#### PROBLEM TO WORK ON
A single number is required: the count of lines in the entries below that include the word "فرمت".

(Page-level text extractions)

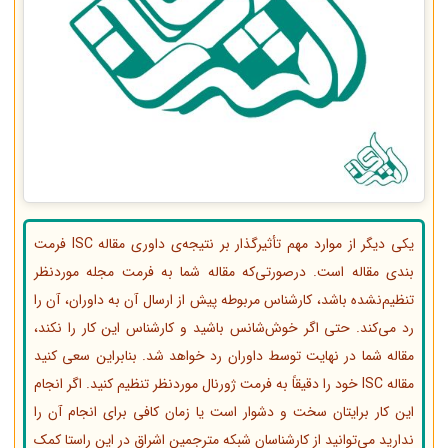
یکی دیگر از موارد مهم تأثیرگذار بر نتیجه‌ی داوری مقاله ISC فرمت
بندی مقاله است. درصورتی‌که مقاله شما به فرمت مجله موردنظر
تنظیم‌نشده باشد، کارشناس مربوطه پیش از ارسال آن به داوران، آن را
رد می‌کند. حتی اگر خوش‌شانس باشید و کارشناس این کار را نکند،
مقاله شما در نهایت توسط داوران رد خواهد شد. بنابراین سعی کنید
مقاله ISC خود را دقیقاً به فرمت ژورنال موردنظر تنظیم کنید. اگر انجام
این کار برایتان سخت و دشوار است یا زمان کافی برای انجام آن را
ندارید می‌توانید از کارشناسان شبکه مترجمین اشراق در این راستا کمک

#### TASK RESULT
3